Extracted data:

Content starts

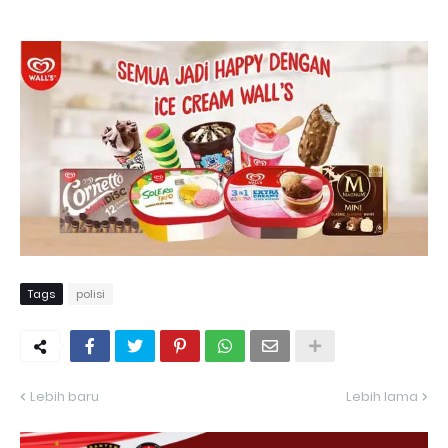
Tags
polisi
Lebih baru
Lebih lama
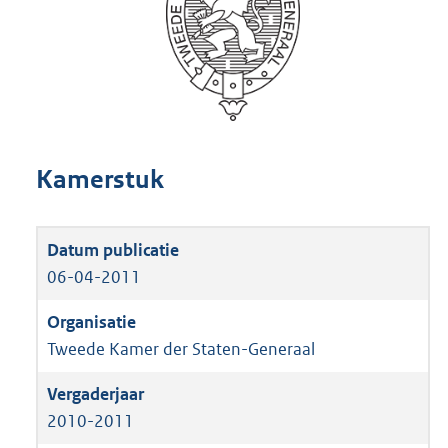
Kamerstuk
06-04-2011
Tweede Kamer der Staten-Generaal
2010-2011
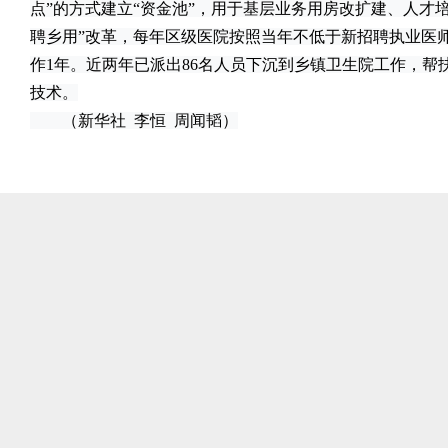
点”的方式建立“资金池”，用于基层业务用房改扩建、人才
聘乡用”改革，每年区级医院按照当年不低于新招聘执业医师
作1年。近两年已派出86名人员下沉到乡镇卫生院工作，帮扶
技术。
（新华社 李恒 周闻韬）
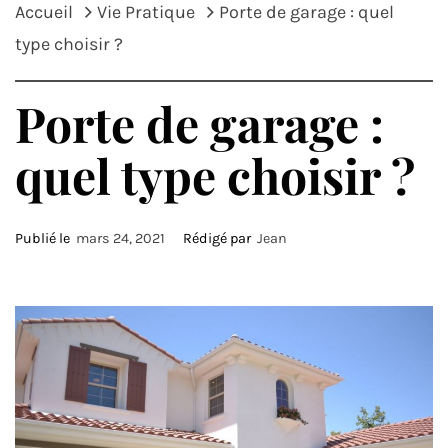
Accueil
Vie Pratique
Porte de garage : quel
type choisir ?
Porte de garage :
quel type choisir ?
Publié le
mars 24, 2021
Rédigé par
Jean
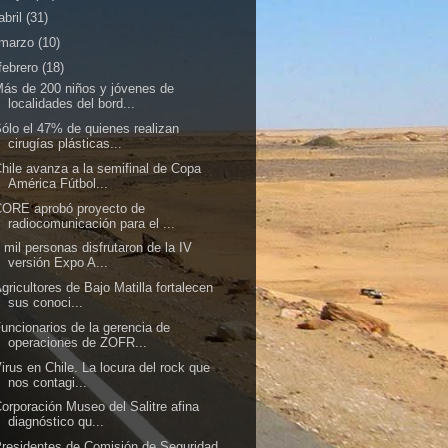
abril
(31)
marzo
(10)
febrero
(18)
ás de 200 niños y jóvenes de
localidades del bord...
ólo el 47% de quienes realizan
cirugías plásticas...
hile avanza a la semifinal de Copa
América Fútbol...
CORE aprobó proyecto de
radiocomunicación para el ...
 mil personas disfrutaron de la IV
versión Expo A...
gricultores de Bajo Matilla fortalecen
sus conoci...
uncionarios de la gerencia de
operaciones de ZOFR...
irus en Chile. La locura del rock que
nos contagi...
orporación Museo del Salitre afina
diagnóstico qu...
residentes de Comisión de Seguridad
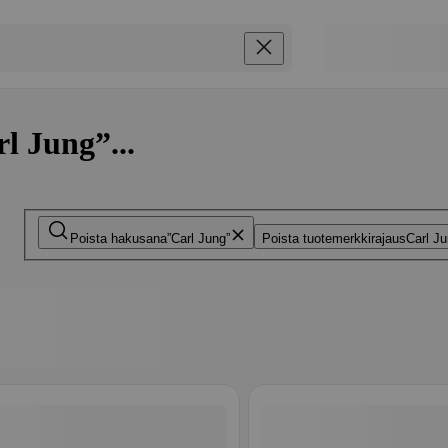
l Jung”...
Poista hakusana
Carl Jung
Poista tuotemerkkirajaus
Carl J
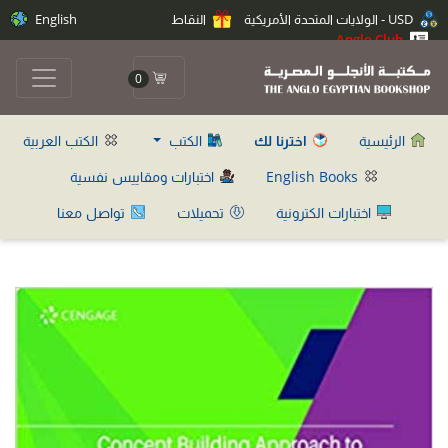
USD - الولايات المتحدة الأمريكية
النقاط
English
Anglo Club
0
الرئيسية
اخترنا لك
الكتب
الكتب العربية
English Books
اختبارات ومقاييس نفسية
اختبارات الكترونية
تحميلات
تواصل معنا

Content ends

Exercise prompt:
Among the lines above, find those with the word "Porte". Copy them.

Output for this exercise:
Porte de garage : quel
Porte de garage :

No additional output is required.